But his life as a high-mountain Swiss Cowboy changed the day a young woman arrived from the United States.

"She was 22 years old," Martin said. "She was 100 percent Swiss born and raised in the U.S., and she was a very nice looking lady. Her name was Margaret. Two years later, in 1980, I came to America, with Margaret."

According to Margaret, Martin became a U.S. citizen right away.

"He loves America," she told me. "He's always busy, and he has quite a green thumb. And he helps many people in Incline, especially the elderly and disabled, and even carries their trash cans from their house to the truck and back. People leave cookies for him, and Martin is concerned how they will be when he retires."

"I loved the United States as soon as I arrived," Martin said. "I came directly to Truckee from Switzerland. Except for one year when I worked at a dairy farm in Salinas milking 150-200 cows a day six days a week, for the first 16 years I worked in construction, and I got my truck driver license in 1987. I then worked eight years for Tahoe Truckee Disposal and then Reno Disposal, which became Waste Management."

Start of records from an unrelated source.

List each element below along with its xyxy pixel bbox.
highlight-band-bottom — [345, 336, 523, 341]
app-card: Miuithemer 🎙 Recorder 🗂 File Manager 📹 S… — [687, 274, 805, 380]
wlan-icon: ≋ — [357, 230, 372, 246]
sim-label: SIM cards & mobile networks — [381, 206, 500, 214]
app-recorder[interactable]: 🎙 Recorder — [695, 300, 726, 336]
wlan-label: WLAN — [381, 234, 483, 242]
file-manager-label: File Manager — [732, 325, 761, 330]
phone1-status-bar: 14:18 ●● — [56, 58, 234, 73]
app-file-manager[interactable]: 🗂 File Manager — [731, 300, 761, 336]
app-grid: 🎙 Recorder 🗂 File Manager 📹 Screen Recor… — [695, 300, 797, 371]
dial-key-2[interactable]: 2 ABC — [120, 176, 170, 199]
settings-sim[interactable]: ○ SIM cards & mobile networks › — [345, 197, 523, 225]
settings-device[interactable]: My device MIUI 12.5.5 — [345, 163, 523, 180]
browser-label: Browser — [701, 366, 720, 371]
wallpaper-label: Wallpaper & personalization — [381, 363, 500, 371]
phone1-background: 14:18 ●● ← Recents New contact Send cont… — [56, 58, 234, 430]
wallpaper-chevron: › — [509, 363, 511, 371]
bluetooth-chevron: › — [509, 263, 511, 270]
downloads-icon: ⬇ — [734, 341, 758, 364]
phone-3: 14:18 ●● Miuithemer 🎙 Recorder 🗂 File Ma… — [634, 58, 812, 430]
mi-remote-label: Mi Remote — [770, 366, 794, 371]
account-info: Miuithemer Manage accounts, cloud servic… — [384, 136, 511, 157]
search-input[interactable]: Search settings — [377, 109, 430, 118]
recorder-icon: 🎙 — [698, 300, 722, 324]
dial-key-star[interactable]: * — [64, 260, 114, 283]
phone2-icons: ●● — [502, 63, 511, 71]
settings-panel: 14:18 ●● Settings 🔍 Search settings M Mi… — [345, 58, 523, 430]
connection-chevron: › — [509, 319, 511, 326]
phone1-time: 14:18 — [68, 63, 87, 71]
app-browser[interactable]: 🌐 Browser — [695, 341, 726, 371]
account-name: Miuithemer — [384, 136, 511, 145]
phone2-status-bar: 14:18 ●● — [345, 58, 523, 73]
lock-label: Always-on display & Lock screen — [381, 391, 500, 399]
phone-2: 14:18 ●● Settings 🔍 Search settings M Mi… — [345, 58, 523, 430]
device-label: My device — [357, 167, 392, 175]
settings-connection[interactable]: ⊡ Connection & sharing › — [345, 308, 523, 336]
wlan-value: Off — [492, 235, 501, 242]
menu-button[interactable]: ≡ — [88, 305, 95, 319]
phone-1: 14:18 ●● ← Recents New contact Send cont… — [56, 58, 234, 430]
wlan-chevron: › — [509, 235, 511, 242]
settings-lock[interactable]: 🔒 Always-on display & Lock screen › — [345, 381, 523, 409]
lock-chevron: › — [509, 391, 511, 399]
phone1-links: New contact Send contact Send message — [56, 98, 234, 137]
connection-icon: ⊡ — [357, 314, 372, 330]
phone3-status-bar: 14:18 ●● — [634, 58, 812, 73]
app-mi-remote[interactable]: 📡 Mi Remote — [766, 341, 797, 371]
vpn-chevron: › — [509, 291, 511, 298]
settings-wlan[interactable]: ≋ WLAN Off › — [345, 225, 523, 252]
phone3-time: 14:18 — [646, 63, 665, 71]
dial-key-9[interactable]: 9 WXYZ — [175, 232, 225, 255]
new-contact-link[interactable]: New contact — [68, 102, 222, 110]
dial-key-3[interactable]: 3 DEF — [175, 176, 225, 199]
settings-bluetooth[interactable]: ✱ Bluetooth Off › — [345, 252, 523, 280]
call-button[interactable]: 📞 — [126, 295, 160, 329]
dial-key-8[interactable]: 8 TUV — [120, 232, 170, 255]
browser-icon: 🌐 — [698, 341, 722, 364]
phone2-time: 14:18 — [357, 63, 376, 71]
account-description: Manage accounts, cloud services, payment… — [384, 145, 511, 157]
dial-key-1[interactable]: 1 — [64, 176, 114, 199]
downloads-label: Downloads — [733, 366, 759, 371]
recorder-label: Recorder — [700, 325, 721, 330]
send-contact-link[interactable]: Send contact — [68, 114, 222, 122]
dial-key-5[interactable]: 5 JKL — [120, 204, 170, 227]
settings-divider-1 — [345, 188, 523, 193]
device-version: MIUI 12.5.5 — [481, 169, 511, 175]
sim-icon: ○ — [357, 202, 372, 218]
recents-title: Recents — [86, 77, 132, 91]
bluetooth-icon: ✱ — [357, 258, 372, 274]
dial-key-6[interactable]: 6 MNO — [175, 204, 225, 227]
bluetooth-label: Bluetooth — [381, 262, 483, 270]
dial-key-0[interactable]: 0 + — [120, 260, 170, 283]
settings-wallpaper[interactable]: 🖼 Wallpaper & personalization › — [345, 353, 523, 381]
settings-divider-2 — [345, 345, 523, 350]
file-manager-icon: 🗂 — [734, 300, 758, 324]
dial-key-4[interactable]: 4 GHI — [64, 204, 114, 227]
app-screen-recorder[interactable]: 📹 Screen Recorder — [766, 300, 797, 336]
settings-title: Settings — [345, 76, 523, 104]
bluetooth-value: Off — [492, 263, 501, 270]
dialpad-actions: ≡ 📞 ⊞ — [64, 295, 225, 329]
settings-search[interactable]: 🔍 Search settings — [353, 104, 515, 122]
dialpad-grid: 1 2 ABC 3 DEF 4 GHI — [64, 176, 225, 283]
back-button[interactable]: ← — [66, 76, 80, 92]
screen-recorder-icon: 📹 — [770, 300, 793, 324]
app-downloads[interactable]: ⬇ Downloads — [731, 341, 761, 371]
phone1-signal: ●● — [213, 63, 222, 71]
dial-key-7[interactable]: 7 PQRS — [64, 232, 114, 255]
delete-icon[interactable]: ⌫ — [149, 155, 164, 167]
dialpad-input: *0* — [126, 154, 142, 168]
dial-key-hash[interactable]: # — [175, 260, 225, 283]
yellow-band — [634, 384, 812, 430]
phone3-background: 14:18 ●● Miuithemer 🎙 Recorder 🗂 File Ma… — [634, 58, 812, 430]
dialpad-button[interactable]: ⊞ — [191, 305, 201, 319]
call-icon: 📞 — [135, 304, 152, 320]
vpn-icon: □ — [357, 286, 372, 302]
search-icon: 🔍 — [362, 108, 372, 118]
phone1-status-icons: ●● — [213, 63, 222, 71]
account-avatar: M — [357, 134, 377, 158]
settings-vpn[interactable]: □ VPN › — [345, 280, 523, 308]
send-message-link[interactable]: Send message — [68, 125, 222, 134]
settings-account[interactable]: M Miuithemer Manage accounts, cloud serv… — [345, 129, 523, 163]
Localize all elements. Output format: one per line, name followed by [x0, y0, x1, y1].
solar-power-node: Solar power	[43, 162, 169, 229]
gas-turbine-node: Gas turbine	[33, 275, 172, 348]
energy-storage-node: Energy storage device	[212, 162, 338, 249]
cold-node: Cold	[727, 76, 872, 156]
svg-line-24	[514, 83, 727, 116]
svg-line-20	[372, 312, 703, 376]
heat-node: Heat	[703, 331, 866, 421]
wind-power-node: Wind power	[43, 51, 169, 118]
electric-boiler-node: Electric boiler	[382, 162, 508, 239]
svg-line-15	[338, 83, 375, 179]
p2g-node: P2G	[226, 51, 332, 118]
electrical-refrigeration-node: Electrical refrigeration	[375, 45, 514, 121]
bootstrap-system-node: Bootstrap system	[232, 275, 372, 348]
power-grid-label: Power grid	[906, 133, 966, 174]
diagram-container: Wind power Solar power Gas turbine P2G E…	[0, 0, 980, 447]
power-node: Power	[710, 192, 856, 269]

Martin added, "This is a 100 percent different life from Switzerland. I totally love working in Incline and really like a lot of the people, all very nice, and I made lots of friends. I would like to be 10-15 years younger and keep doing the same thing in the same community here in Incline Village."

Regarding retirement, Martin said, "I look forward to spending my summers working for people in Incline as maybe a handyman or caring for their properties and doing cleanup work, small jobs, some things like that, if people are interested."

I will miss seeing Martin's smiling face in the mornings. I think he's a great guy.

His wife, Margaret thinks so, too.

"We have two wonderful sons and one granddaughter," she said, "and our happy home looks like a Swiss chalet. Do you know the real reason why IVGID spent all that money on new trash cans for Incline Village?" she asked me. "Because they found out that Martin is retiring."

Bill Casey is an Incline Village resident.